| Problem to solve |
Go through the records below and return each line that has "Nomination" in it.

Top of Data shown

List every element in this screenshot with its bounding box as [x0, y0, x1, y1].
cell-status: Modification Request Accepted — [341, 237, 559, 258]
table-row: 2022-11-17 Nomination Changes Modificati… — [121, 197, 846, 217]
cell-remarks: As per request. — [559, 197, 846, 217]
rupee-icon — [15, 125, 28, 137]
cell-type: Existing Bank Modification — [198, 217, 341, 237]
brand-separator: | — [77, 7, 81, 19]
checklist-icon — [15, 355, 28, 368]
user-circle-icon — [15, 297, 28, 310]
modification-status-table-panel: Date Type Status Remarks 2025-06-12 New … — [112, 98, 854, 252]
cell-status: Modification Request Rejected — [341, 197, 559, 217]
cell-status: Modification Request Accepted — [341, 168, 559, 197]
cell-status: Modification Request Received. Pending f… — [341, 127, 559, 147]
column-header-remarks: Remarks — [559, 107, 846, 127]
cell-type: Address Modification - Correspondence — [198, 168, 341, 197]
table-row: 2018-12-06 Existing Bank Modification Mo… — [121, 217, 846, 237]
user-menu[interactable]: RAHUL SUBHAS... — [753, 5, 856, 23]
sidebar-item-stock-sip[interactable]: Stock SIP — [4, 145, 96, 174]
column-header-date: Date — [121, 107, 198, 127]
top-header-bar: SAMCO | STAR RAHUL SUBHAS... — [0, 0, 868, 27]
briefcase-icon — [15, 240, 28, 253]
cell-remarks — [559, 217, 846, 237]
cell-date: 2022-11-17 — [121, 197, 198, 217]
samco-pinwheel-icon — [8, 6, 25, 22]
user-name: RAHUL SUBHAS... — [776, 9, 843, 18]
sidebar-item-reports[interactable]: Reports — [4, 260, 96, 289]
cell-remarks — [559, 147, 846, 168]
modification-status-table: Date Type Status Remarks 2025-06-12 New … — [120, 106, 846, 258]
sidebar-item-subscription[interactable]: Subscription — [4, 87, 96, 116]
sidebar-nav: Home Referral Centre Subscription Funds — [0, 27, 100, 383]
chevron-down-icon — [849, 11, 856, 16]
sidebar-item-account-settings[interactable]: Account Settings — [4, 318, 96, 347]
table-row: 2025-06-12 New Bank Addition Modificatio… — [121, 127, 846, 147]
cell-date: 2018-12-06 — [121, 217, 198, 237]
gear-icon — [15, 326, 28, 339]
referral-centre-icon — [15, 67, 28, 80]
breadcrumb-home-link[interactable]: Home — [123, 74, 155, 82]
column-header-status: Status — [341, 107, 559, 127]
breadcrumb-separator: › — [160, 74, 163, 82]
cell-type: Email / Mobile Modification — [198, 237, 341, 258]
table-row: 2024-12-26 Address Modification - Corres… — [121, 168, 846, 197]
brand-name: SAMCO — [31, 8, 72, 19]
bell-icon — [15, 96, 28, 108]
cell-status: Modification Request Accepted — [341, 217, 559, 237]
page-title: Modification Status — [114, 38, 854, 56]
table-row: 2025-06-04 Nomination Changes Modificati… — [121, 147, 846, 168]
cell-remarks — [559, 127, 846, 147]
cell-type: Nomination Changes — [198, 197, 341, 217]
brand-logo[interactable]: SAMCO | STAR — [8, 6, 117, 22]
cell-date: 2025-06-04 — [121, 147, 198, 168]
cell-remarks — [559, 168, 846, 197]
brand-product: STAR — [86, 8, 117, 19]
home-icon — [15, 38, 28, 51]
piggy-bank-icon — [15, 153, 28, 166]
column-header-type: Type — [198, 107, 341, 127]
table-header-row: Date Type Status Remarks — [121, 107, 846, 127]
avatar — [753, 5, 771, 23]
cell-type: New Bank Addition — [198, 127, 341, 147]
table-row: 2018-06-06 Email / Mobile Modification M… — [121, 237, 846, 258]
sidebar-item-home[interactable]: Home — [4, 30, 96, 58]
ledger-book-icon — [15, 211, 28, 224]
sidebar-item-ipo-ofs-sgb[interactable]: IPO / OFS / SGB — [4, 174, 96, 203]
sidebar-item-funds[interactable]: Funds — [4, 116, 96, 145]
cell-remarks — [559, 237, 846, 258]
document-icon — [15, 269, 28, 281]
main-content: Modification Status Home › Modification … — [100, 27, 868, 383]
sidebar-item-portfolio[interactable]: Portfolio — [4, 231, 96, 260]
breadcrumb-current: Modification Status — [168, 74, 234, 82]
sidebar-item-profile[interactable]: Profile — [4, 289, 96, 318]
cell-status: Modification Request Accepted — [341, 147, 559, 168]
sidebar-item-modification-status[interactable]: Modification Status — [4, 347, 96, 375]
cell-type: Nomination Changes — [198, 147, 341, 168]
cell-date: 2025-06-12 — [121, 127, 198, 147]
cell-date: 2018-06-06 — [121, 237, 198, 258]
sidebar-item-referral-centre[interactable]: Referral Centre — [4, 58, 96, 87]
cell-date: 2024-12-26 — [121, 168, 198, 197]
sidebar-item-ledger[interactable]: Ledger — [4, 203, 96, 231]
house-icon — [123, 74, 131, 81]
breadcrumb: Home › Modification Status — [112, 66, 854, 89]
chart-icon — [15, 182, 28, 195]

Bottom of Data shown

| Task solution |
table-row: 2022-11-17 Nomination Changes Modificati… — [121, 197, 846, 217]
table-row: 2025-06-04 Nomination Changes Modificati… — [121, 147, 846, 168]
cell-type: Nomination Changes — [198, 197, 341, 217]
cell-type: Nomination Changes — [198, 147, 341, 168]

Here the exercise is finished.